Враждебность капиталистического уклада некоторым отраслям искусства и прежде всего поэзии — обоснованный вывод материалистической эстетики, но он вовсе не исключает того, что в условиях этой общественной формации поэзия не способна выбираться из кризисных положений, накапливать живые силы для решения новых художественных задач, подсказанных самой действительностью. В упомянутых стихотворениях Лермонтова и Баратынского немало скептического пафоса, обусловившего известную односторонность их позиции. Рядом с этими шедеврами басня Катенина выглядит более чем скромно. Тем драгоценнее одна ее особенность — мысль автора движется в таком широком и емком русле, которое исключало возможность одного категорического вывода. Согласно басне, погибший соловей — это еще не последний истинный певец! И «охотник до птиц» пока не успел погубить всех лесных птиц. Кроме того, ему противостоит настоящий ценитель искусства — положительный герой басни,— который имеет доступ к другим соловьям и которых он клянется отныне охранять. Все это внесло в басню элемент оптимизма, удачно подкрепленного лукаво-простодушным тоном целого произведения.

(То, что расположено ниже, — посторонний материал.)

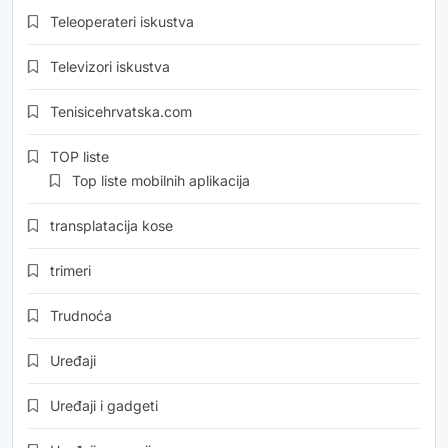
Teleoperateri iskustva
Televizori iskustva
Tenisicehrvatska.com
TOP liste
Top liste mobilnih aplikacija
transplatacija kose
trimeri
Trudnoća
Uređaji
Uređaji i gadgeti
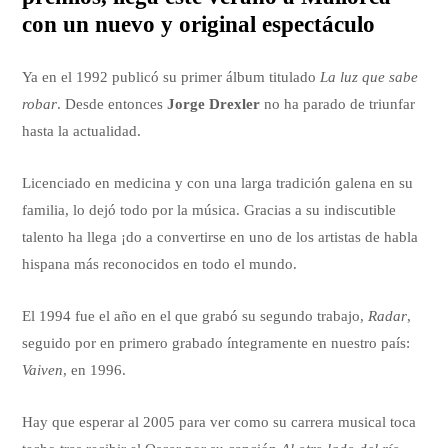
con un nuevo y original espectáculo
Ya en el 1992 publicó su primer álbum titulado
La luz que sabe
robar
. Desde entonces
Jorge Drexler
no ha parado de triunfar
hasta la actualidad.
Licenciado en medicina y con una larga tradición galena en su
familia, lo dejó todo por la música. Gracias a su indiscutible
talento ha llega ¡do a convertirse en uno de los artistas de habla
hispana más reconocidos en todo el mundo.
El 1994 fue el año en el que grabó su segundo trabajo,
Radar
,
seguido por en primero grabado íntegramente en nuestro país:
Vaiven
, en 1996.
Hay que esperar al 2005 para ver como su carrera musical toca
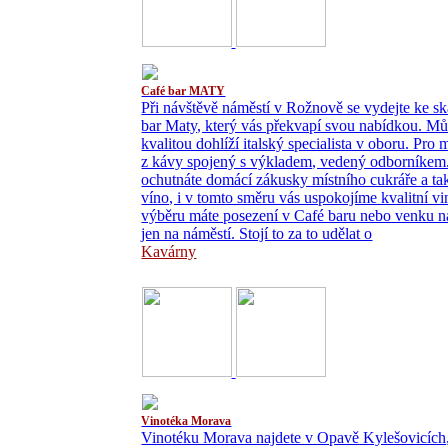
Café bar MATY
Při návštěvě náměstí v Rožnově se vydejte ke ska
bar Maty, který vás překvapí svou nabídkou. Můž
kvalitou dohlíží italský specialista v oboru. Pr
z kávy spojený s výkladem, vedený odborníkem. 
ochutnáte domácí zákusky místního cukráře a tak
víno, i v tomto směru vás uspokojíme kvalitní vi
výběru máte posezení v Café baru nebo venku na
jen na náměstí. Stojí to za to udělat o
Kavárny
Vinotéka Morava
Vinotéku Morava najdete v Opavě Kylešovicích,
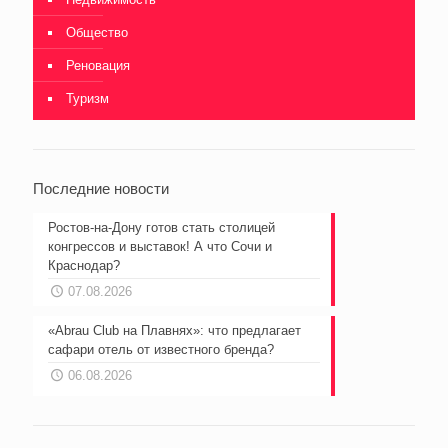
Общество
Реновация
Туризм
Последние новости
Ростов-на-Дону готов стать столицей
конгрессов и выставок! А что Сочи и
Краснодар?
07.08.2026
«Abrau Club на Плавнях»: что предлагает
сафари отель от известного бренда?
06.08.2026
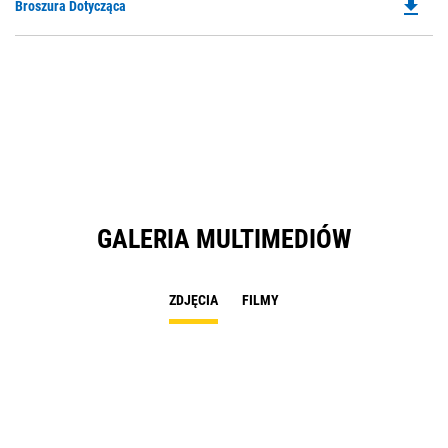
file_download
Do
Broszura Dotycząca
P
O
in
a
N
Ta
GALERIA MULTIMEDIÓW
ZDJĘCIA
FILMY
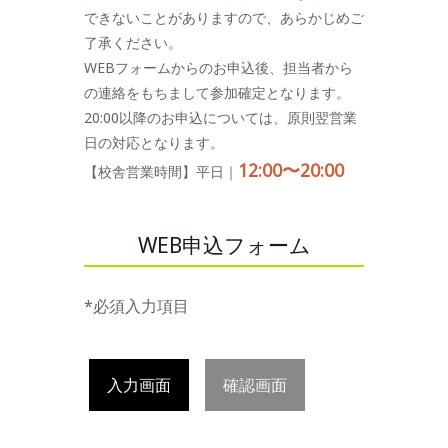
できないことがありますので、あらかじめご
了承ください。
WEBフォームからのお申込後、担当者から
の連絡をもちまして参加確定となります。
20:00以降のお申込については、原則翌営業
日の対応となります。
12:00〜20:00
【校舎営業時間】平日｜
WEB申込フォーム
*必須入力項目
入力画面
確認画面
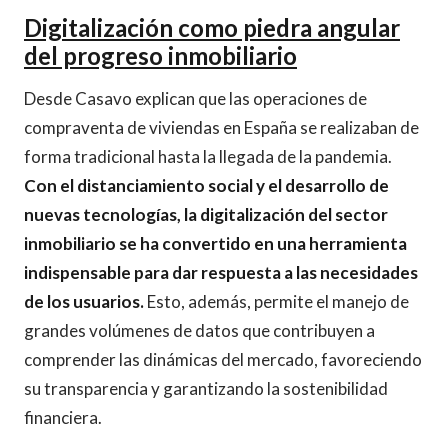
Digitalización como piedra angular
del progreso inmobiliario
Desde Casavo explican que las operaciones de
compraventa de viviendas en España se realizaban de
forma tradicional hasta la llegada de la pandemia.
Con el distanciamiento social y el desarrollo de
nuevas tecnologías, la digitalización del sector
inmobiliario se ha convertido en una herramienta
indispensable para dar respuesta a las necesidades
de los usuarios.
Esto, además, permite el manejo de
grandes volúmenes de datos que contribuyen a
comprender las dinámicas del mercado, favoreciendo
su transparencia y garantizando la sostenibilidad
financiera.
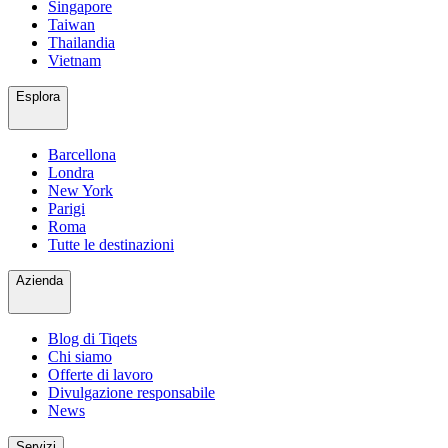
Singapore
Taiwan
Thailandia
Vietnam
Esplora
Barcellona
Londra
New York
Parigi
Roma
Tutte le destinazioni
Azienda
Blog di Tiqets
Chi siamo
Offerte di lavoro
Divulgazione responsabile
News
Servizi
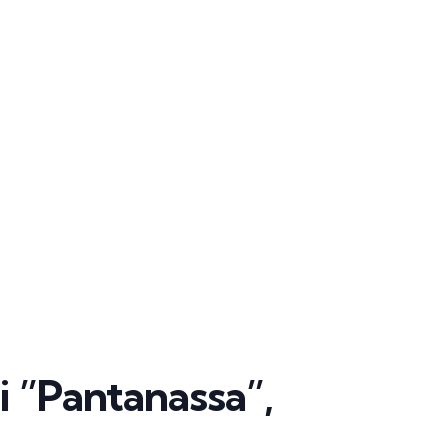
i ”Pantanassa”,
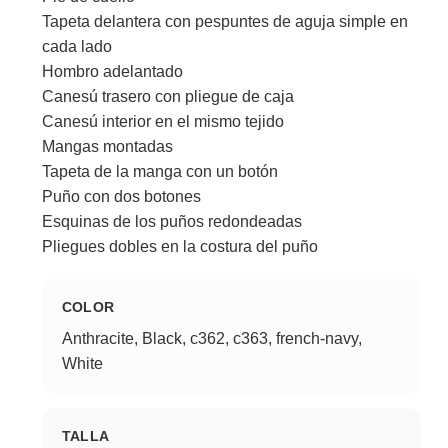
Tapeta delantera con pespuntes de aguja simple en
cada lado
Hombro adelantado
Canesú trasero con pliegue de caja
Canesú interior en el mismo tejido
Mangas montadas
Tapeta de la manga con un botón
Puño con dos botones
Esquinas de los puños redondeadas
Pliegues dobles en la costura del puño
COLOR
Anthracite, Black, c362, c363, french-navy,
White
TALLA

Если «Охотник до птиц» действительно последнее слово поэта, прозвучавшее с журнальной трибуны, то следует признать, что оно очень удачно завершает литературный путь Катенина, который как бы прощается с читателем в своей басне («нескоро дам тебе другого соловья»).
Итак, разобранное произведение бесспорно достойно занять место в самом избранном корпусе стихотворений писателя.
[…]
Л-ра: Филологические науки. – 1974. – № 3. – С. 79-87.